Another side of Pope's nature is revealed in this: that to some of his friends, to Swift and Bolingbroke for example, he showed gratitude, and that to his parents he was ever a dutiful son. He came perhaps as near as he could to a real rather than an artificial sentiment when he wrote of his old mother:

      Me let the tender office long engage,
      To rock the cradle of reposing age.


Works of Pope

Pope's first important work, An Essay on Criticism (1711), is an echo of the rules which Horace had formulated in his Ars Poetica, more than seventeen centuries before Pope was born. The French critic Boileau made an alleged improvement of Horace in his L'Art Poétique, and Pope imitated both writers with his rimed Essay, in which he attempted to sum up the rules by which poetry should be judged. And he did it, while still under the age of twenty-five, so brilliantly that his characterization of the critic is unmatched in our literature. A few selections will serve to show the character of the work:

  First follow nature, and your judgment frame
  By her just standard, which is still the same:
  Unerring nature, still divinely bright,
  One clear, unchanged and universal light,
  Life, force and beauty must to all impart,
  At once the source and end and test of Art.

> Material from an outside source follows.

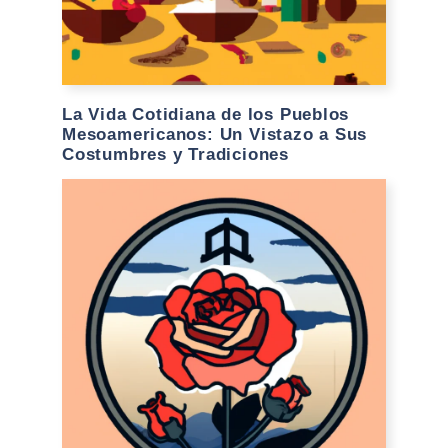
La Vida Cotidiana de los Pueblos
Mesoamericanos: Un Vistazo a Sus
Costumbres y Tradiciones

  Poets, like painters, thus unskilled to trace
  The naked nature and the living grace,
  With gold and jewels cover every part,
  And hide with ornaments their want of art.
  True wit is nature to advantage dressed,
  What oft was thought, but ne'er so well expressed.

  Expression is the dress of thought, and still
  Appears more decent, as more suitable.


Rape of the Lock

Pope's next important poem, The Rape of the Lock (1712), is his most original and readable work. The occasion of the poem was that a fop stole a lock of hair from a young lady, and the theft plunged two families into a quarrel which was taken up by the fashionable set of London. Pope made a mock-heroic poem on the subject, in which he satirized the fads and fashions of Queen Anne's age. Ordinarily Pope's fancy is of small range, and proceeds jerkily, like the flight of a woodpecker, from couplet to couplet; but here he attempts to soar like the eagle. He introduces dainty aerial creatures, gnomes, sprites, sylphs, to combat for the belles and fops in their trivial concerns; and herein we see a clever burlesque of the old epic poems, in which gods or goddesses entered into the serious affairs of mortals. The craftsmanship of the poem is above praise; it is not only a neatly pointed satire on eighteenth-century fashions but is one of the most graceful works in English verse.

Essay of Man

An excellent supplement to The Rape of the Lock, which pictures the superficial elegance of the age, is An Essay on Man, which reflects its philosophy. That philosophy under the general name of Deism, had fancied to abolish the Church and all revealed religion, and had set up a new-old standard of natural faith and morals. Of this philosophy Pope had small knowledge; but he was well acquainted with the discredited Bolingbroke, his "guide, philosopher and friend," who was a fluent exponent of the new doctrine, and from Bolingbroke came the general scheme of the Essay on Man.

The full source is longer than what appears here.